» **Exercise brief**
For the records below, output word for word the lines from the one with "Como chegar" up to and including the one with "где для них". No pictures.

[Collected data]
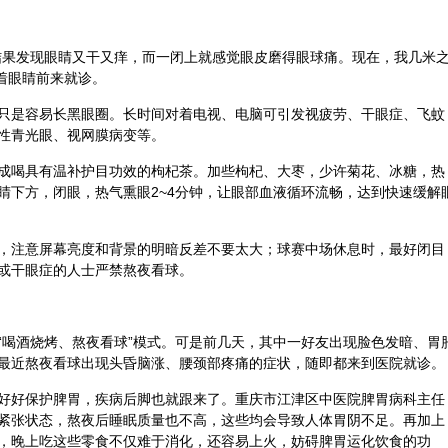
结果发现眼睛又干又痒，而一闭上就感觉眼皮磨得眼球痛。现在，我几米
捂着眼睛前来就诊。
只是容易长黑眼圈。长时间对着电视、电脑可引发视疲劳、干眼症、飞蚊
性青光眼、视网膜病变等。
成喝具有温补护目功效的
枸杞
茶。加些枸杞、
大枣
，少许
菊花
、冰糖，热
睛下方，闭眼，热气熏眼2~4分钟，让眼部血液循环流畅，达到快速缓解
，注意屏幕亮度和背景的明暗反差不要太大；球赛中场休息时，最好闭目
或干眼症的人士严禁熬夜看球。
“喝酒烧烤、熬夜看球”模式。可是前几天，其中一好友出现脸色发暗、胃
最近熬夜看球出现头昏脑涨、腰颈部疼痛的症状，随即都来到医院就诊。
好好保护脾胃，疾病后脚也就跟来了。重庆市江津区
中医
院脾胃病科主任
紧张状态，熬夜后睡眠质量也不高，这些均会导致人体胃阴不足。再加上
，晚上吃这些零食不仅难于消化，还容易上火，妨碍脾胃运化饮食的功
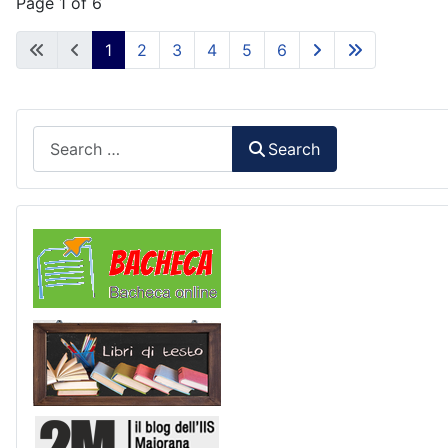
Page 1 of 6
1
2
3
4
5
6
Search
Search
Comunicazioni
Libri di Testo
2M Press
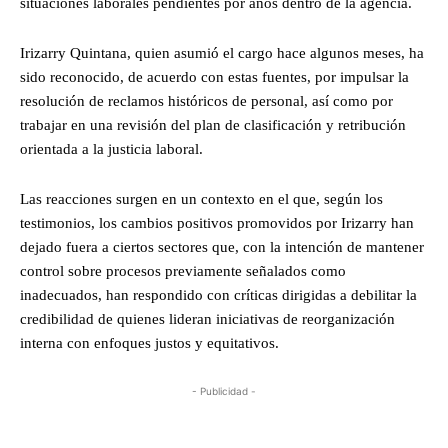
situaciones laborales pendientes por años dentro de la agencia.
Irizarry Quintana, quien asumió el cargo hace algunos meses, ha
sido reconocido, de acuerdo con estas fuentes, por impulsar la
resolución de reclamos históricos de personal, así como por
trabajar en una revisión del plan de clasificación y retribución
orientada a la justicia laboral.
Las reacciones surgen en un contexto en el que, según los
testimonios, los cambios positivos promovidos por Irizarry han
dejado fuera a ciertos sectores que, con la intención de mantener
control sobre procesos previamente señalados como
inadecuados, han respondido con críticas dirigidas a debilitar la
credibilidad de quienes lideran iniciativas de reorganización
interna con enfoques justos y equitativos.
- Publicidad -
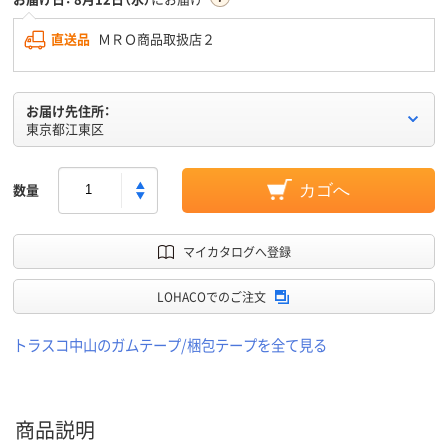
直送品
ＭＲＯ商品取扱店２
お届け先住所：
東京都江東区
数量
カゴへ
マイカタログへ登録
LOHACOでのご注文
トラスコ中山のガムテープ/梱包テープを全て見る
商品説明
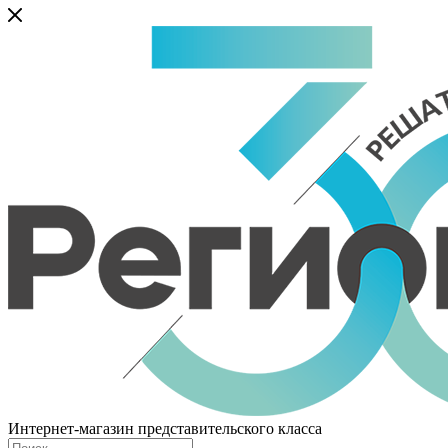
Интернет-магазин представительского класса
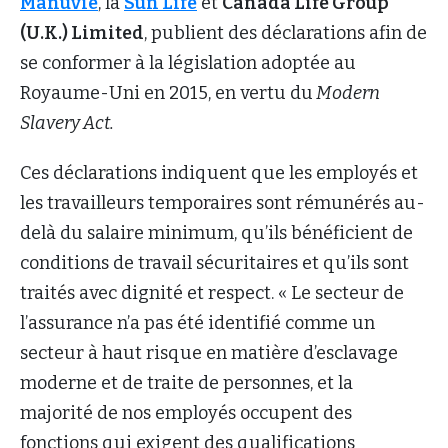
Manuvie
, la
Sun Life
et
Canada Life Group
(U.K.) Limited
, publient des déclarations afin de
se conformer à la législation adoptée au
Royaume-Uni en 2015, en vertu du
Modern
Slavery Act.
Ces déclarations indiquent que les employés et
les travailleurs temporaires sont rémunérés au-
delà du salaire minimum, qu’ils bénéficient de
conditions de travail sécuritaires et qu’ils sont
traités avec dignité et respect. « Le secteur de
l’assurance n’a pas été identifié comme un
secteur à haut risque en matière d’esclavage
moderne et de traite de personnes, et la
majorité de nos employés occupent des
fonctions qui exigent des qualifications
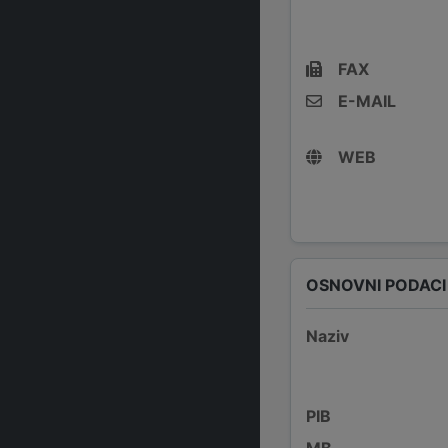
FAX
E-MAIL
WEB
OSNOVNI PODACI
Naziv
PIB
MB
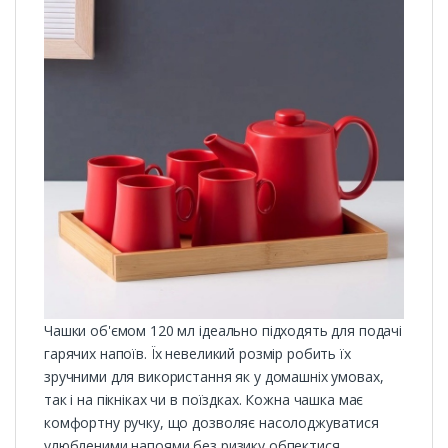
Чашки об'ємом 120 мл ідеально підходять для подачі
гарячих напоїв. Їх невеликий розмір робить їх
зручними для використання як у домашніх умовах,
так і на пікніках чи в поїздках. Кожна чашка має
комфортну ручку, що дозволяє насолоджуватися
улюбленими напоями без ризику обпектися.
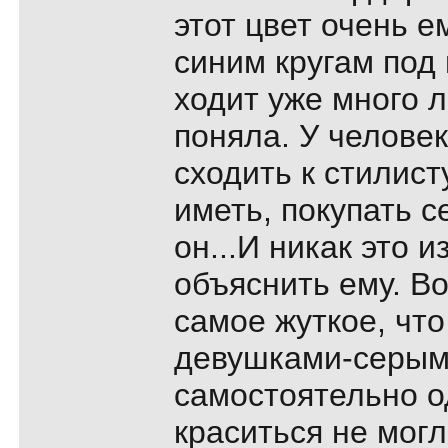
этот цвет очень ем
синим кругам под 
ходит уже много ле
поняла. У челове
сходить к стилист
иметь, покупать с
он...И никак это и
объяснить ему. Во
самое жуткое, что
девушками-серым
самостоятельно о
краситься не могл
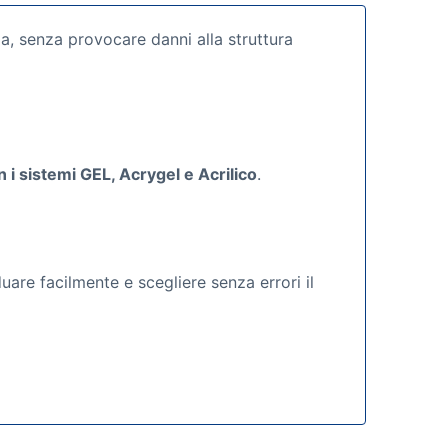
a, senza provocare danni alla struttura
i sistemi GEL, Acrygel e Acrilico
.
are facilmente e scegliere senza errori il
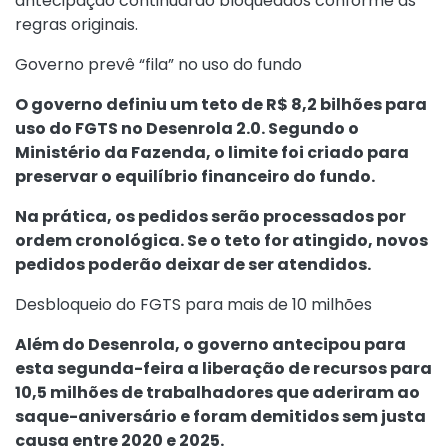
antecipação continuarão bloqueados conforme as
regras originais.
Governo prevê “fila” no uso do fundo
O governo definiu um teto de R$ 8,2 bilhões para
uso do FGTS no Desenrola 2.0. Segundo o
Ministério da Fazenda, o limite foi criado para
preservar o equilíbrio financeiro do fundo.
Na prática, os pedidos serão processados por
ordem cronológica. Se o teto for atingido, novos
pedidos poderão deixar de ser atendidos.
Desbloqueio do FGTS para mais de 10 milhões
Além do Desenrola, o governo antecipou para
esta segunda-feira a liberação de recursos para
10,5 milhões de trabalhadores que aderiram ao
saque-aniversário e foram demitidos sem justa
causa entre 2020 e 2025.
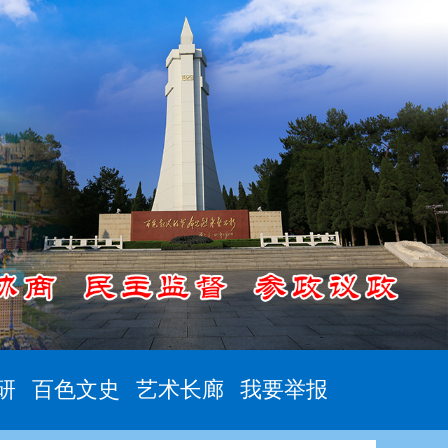
研
百色文史
艺术长廊
我要举报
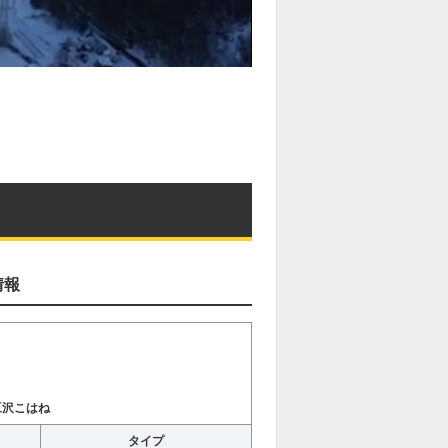
情報
豆沢こはね
タイプ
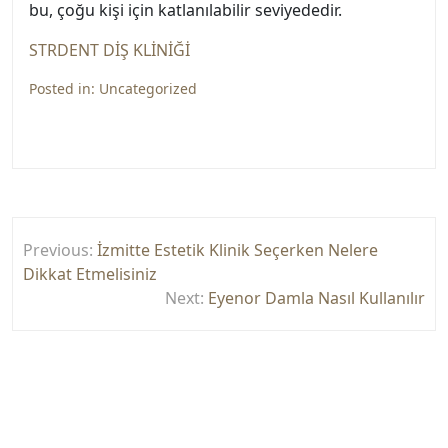
bu, çoğu kişi için katlanılabilir seviyededir.
STRDENT DİŞ KLİNİĞİ
Posted in:
Uncategorized
Yazı
Previous:
İzmitte Estetik Klinik Seçerken Nelere
gezinmesi
Dikkat Etmelisiniz
Next:
Eyenor Damla Nasıl Kullanılır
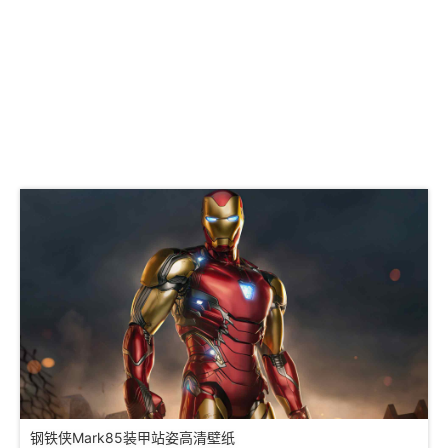
钢铁侠Mark85装甲站姿高清壁纸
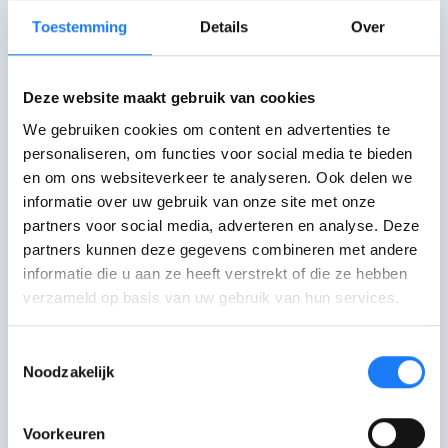
Toestemming
Details
Over
Chat met
opent om 19:00
Nupraatikerover.be
Deze website maakt gebruik van cookies
Maandag, dinsdag en donderdag 19:00-22:00
We gebruiken cookies om content en advertenties te
uur. Woensdag 14:00-18:00 uur en 19:00-22:00
personaliseren, om functies voor social media te bieden
uur. Vrijdag 14:00-17:00 uur. Niet open op
feestdagen.
en om ons websiteverkeer te analyseren. Ook delen we
informatie over uw gebruik van onze site met onze
partners voor social media, adverteren en analyse. Deze
Mail met Nupraatikerover.be
partners kunnen deze gegevens combineren met andere
informatie die u aan ze heeft verstrekt of die ze hebben
Bel met Nupraatikerover.be
verzameld op basis van uw gebruik van hun services.
02 669 40 50
Toestemmingsselectie
Noodzakelijk
Dit heeft me van mijn kwaadheid en
spanning verlost. Enorm opgelucht
Voorkeuren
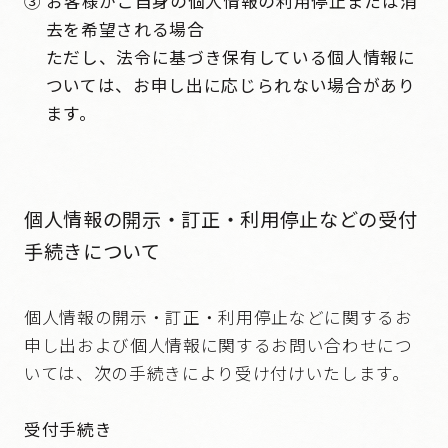
③ お客様がご自身の個人情報の利用停止または消
去を希望される場合
ただし、法令に基づき保有している個人情報に
ついては、お申し出に応じられない場合があり
ます。
個人情報の開示・訂正・利用停止などの受付
手続きについて
個人情報の開示・訂正・利用停止などに関するお
申し出および個人情報に関するお問い合わせにつ
いては、次の手続きにより受け付けいたします。
受付手続き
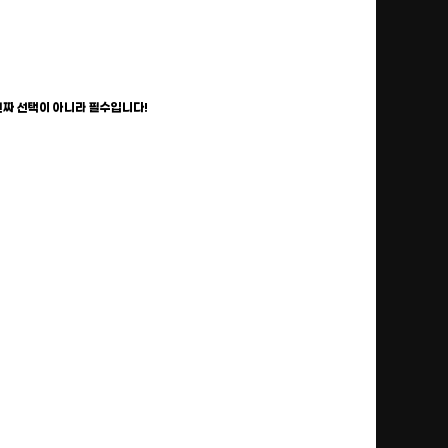
진짜 선택이 아니라 필수입니다!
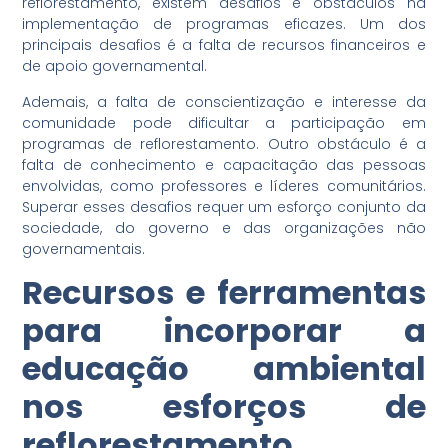
reflorestamento, existem desafios e obstáculos na
implementação de programas eficazes. Um dos
principais desafios é a falta de recursos financeiros e
de apoio governamental.
Ademais, a falta de conscientização e interesse da
comunidade pode dificultar a participação em
programas de reflorestamento. Outro obstáculo é a
falta de conhecimento e capacitação das pessoas
envolvidas, como professores e líderes comunitários.
Superar esses desafios requer um esforço conjunto da
sociedade, do governo e das organizações não
governamentais.
Recursos e ferramentas
para incorporar a
educação ambiental
nos esforços de
reflorestamento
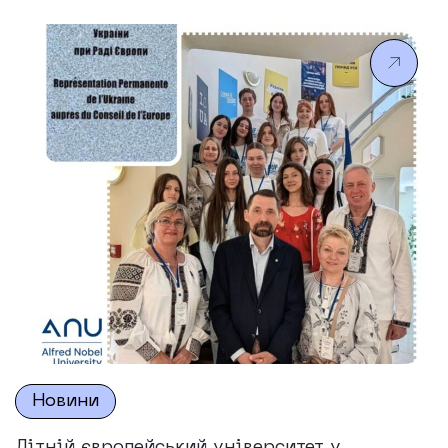
контексті воєнного стану в Україні» на базі
Університету імені Альфреда Нобеля було
проведено Літню школу «Політичні та
психологічні виміри європейських цінностей».
Перший день був присвячений огляду сучасних
європейських студій. Кандидат політичних наук,
доцент Ганна Щолокова окреслила поточний стан
справ […]
Новини
Літній європейський університет у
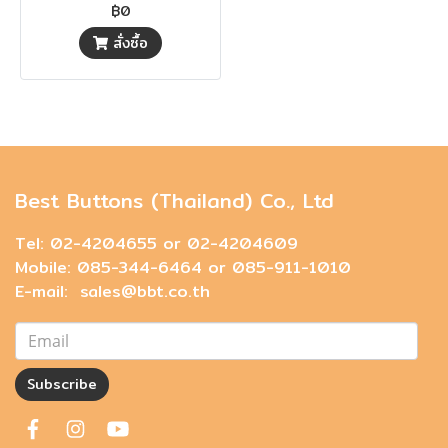
฿0
สั่งซื้อ
Best Buttons (Thailand) Co., Ltd
Tel: 02-4204655 or 02-4204609
Mobile: 085-344-6464 or 085-911-1010
E-mail: sales@bbt.co.th
Subscribe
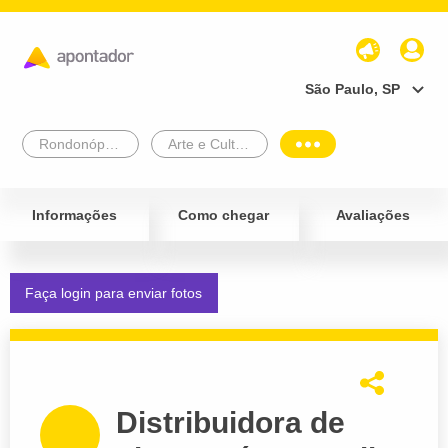
São Paulo, SP
Rondonópolis
Arte e Cultura
Informações
Como chegar
Avaliações
Faça login para enviar fotos
Distribuidora de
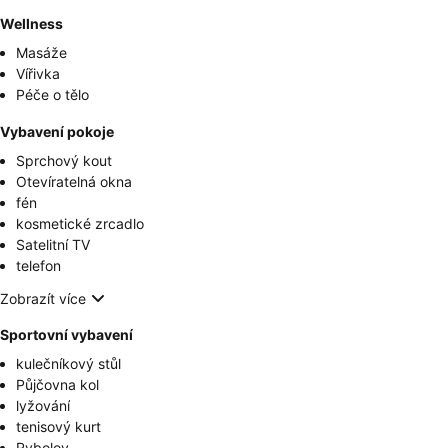
Wellness
Masáže
Vířivka
Péče o tělo
Vybavení pokoje
Sprchový kout
Otevíratelná okna
fén
kosmetické zrcadlo
Satelitní TV
telefon
Zobrazít více
Sportovní vybavení
kulečníkový stůl
Půjčovna kol
lyžování
tenisový kurt
Rybolov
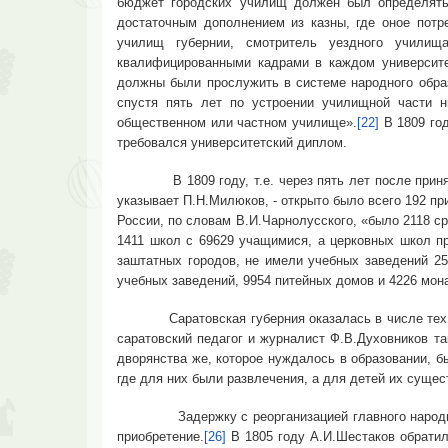
бюджет городских училищ должен был определять
достаточным дополнением из казны, где оное потре
училищ губернии, смотритель уездного училищ
квалифицированными кадрами в каждом университет
должны были прослужить в системе народного образ
спустя пять лет по устроении училищной части н
общественном или частном училище».
[22]
В 1809 год
требовался университетский диплом.
В 1809 году, т.е. через пять лет после принятия у
указывает П.Н.Милюков, - открыто было всего 192 пр
России, по словам В.И.Чарнолусского, «было 2118 с
1411 школ с 69629 учащимися, а церковных школ пр
заштатных городов, не имели учебных заведений 25
учебных заведений, 9954 питейных домов и 4226 мон
Саратовская губерния оказалась в числе тех реги
саратовский педагог и журналист Ф.В.Духовников т
дворянства же, которое нуждалось в образовании, б
где для них были развлечения, а для детей их сущес
Задержку с реорганизацией главного народного у
приобретение.
[26]
В 1805 году А.И.Шестаков обратил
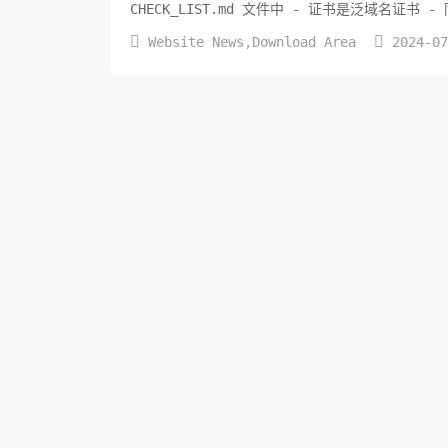


Website News
,
Download Area
2024-0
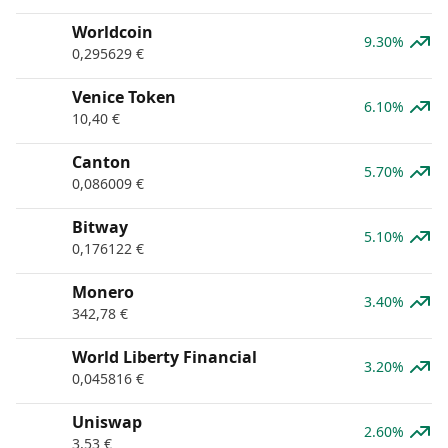
Worldcoin
9.30%
0,295629
€
Venice Token
6.10%
10,40
€
Canton
5.70%
0,086009
€
Bitway
5.10%
0,176122
€
Monero
3.40%
342,78
€
World Liberty Financial
3.20%
0,045816
€
Uniswap
2.60%
3,53
€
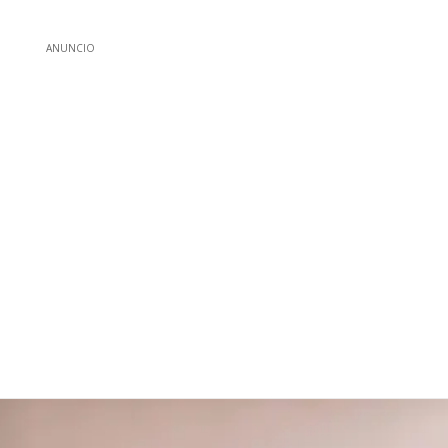
ANUNCIO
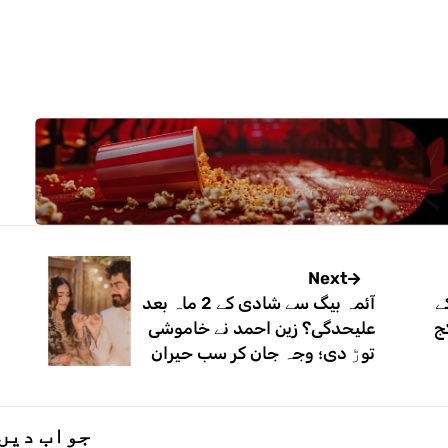
Next
ے
آئمہ بیگ سے شادی کے 2 ماہ بعد
ج
علیحدگی؟ زین احمد نے خاموشی
توڑ دی؛ وجہ جان کر سب حیران
جواب دیں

» **Task answer**
Como chegar
Avaliações
Faça login para enviar fotos
Distribuidora de
Wellness
Masáže
Vířivka
Péče o tělo
Vybavení pokoje
Sprchový kout
Otevíratelná okna
fén
kosmetické zrcadlo
Satelitní TV
telefon
Zobrazít více
Sportovní vybavení
kulečníkový stůl
Půjčovna kol
lyžování
tenisový kurt
Rybolov
бюджет городских училищ должен был определять
достаточным дополнением из казны, где оное потре
училищ губернии, смотритель уездного училищ
квалифицированными кадрами в каждом университет
должны были прослужить в системе народного образ
спустя пять лет по устроении училищной части н
общественном или частном училище».
[22]
В 1809 год
требовался университетский диплом.
В 1809 году, т.е. через пять лет после принятия у
указывает П.Н.Милюков, - открыто было всего 192 пр
России, по словам В.И.Чарнолусского, «было 2118 с
1411 школ с 69629 учащимися, а церковных школ пр
заштатных городов, не имели учебных заведений 25
учебных заведений, 9954 питейных домов и 4226 мон
Саратовская губерния оказалась в числе тех реги
саратовский педагог и журналист Ф.В.Духовников т
дворянства же, которое нуждалось в образовании, б
где для них были развлечения, а для детей их сущес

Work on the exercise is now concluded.